Para bem cumprir com o desiderato constitucional, foi previsto que, “com propósito exclusivo de enfrentamento da calamidade pública e de seus efeitos sociais e econômicos, no seu período de duração, o Poder Executivo federal pode adotar processos simplificados de contratação de pessoal, em caráter temporário e emergencial, e de obras, serviços e compras que assegurem, quando possível, competição e igualdade de condições a todos os concorrentes, dispensada a observância do § 1º do art. 169 na contratação de que trata o inciso IX do caput do art. 37 desta Constituição, limitada a dispensa às situações de que trata o referido inciso, sem prejuízo do controle dos órgãos competentes”(art. 167-C, CF).
Ratificando o norte hermenêutico, a colenda Suprema Corte (Pleno, j. 11.11.2021), externou que “compete à União promover a defesa permanente contra as calamidades públicas, impondo-lhe atuar como ente central de planejamento e coordenação em situação de emergência sanitária, ‘(…) inclusive no tocante ao financiamento e apoio logístico aos órgãos regionais e locais de saúde pública’ (ADPF 672, Rel. Min. Alexandre de Moraes, Plenário)”.
Ora, a gravidade aguda da tragédia impõe a adoção de medidas urgentes e inadiáveis.

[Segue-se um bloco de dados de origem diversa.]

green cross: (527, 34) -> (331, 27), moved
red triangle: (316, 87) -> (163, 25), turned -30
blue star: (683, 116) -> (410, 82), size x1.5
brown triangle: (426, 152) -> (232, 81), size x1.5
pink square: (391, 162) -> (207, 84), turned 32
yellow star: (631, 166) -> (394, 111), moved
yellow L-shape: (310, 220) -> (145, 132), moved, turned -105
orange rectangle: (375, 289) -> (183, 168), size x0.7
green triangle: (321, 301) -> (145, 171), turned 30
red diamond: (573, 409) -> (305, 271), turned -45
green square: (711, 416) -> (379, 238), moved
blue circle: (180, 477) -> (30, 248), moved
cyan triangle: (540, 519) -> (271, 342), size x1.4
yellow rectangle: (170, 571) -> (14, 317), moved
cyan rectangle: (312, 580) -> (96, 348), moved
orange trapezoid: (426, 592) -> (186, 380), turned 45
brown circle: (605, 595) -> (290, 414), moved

Sem cortinas, a estrutura logística do Rio Grande do Sul está ostensivamente destruída; não se trata apenas da explosão do custo de transporte e distribuição de mercadorias, mas também impedimento de acesso a matérias primas e insumos com consequente paralisação da produção.

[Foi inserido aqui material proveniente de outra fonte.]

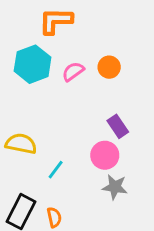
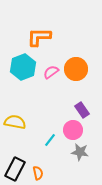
orange circle: (109, 67) -> (76, 69), size x1.5
cyan line: (56, 170) -> (50, 140), moved

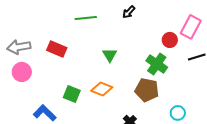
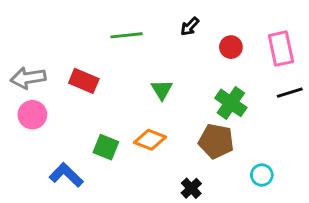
pink rectangle: (191, 27) -> (281, 49), turned -40
red circle: (170, 40) -> (231, 47), moved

A economia do RS sairá estraçalhada como um todo. Um sem número de micro e pequenas empresas estão acabadas e fecharão suas portas. Milhares de pessoas voltarão para suas casas e sentirão a amargura de ver tudo que tinham levado ou destruído pela força das águas. A insatisfação social será crescente; a violência e a criminalidade eclodirão nas trevas do caos; se nada for feito, o aumento da pobreza será epidêmico, profundo e de longa duração. Portanto, é preciso agir, agora! Palavras, decididamente, não bastam.
Em seu histórico discurso de despedida do Senado, a sabedoria de Paulo Brossard – homem público modelar que jamais faltou ao Rio Grande – sinalizou o norte do futuro: “não é possível continuar dividindo o Brasil entre afortunados e os malvistos e os malquistos, e especialmente, partindo do fato de que estamos nós em uma situação de tamanha delicadeza, que é preciso conjugar esforços, e esforços que haverão de hercúleos para que este país continue a ser uma terra de liberdade e de tolerância recíproca”. Nos campos, nas coxilhas, nas querências e no céu da nossa terra, o caminho é um só: a indisputável união e a capacidade de somar esforços em prol de ações virtuosas.
Mas será que temos políticos para tanto?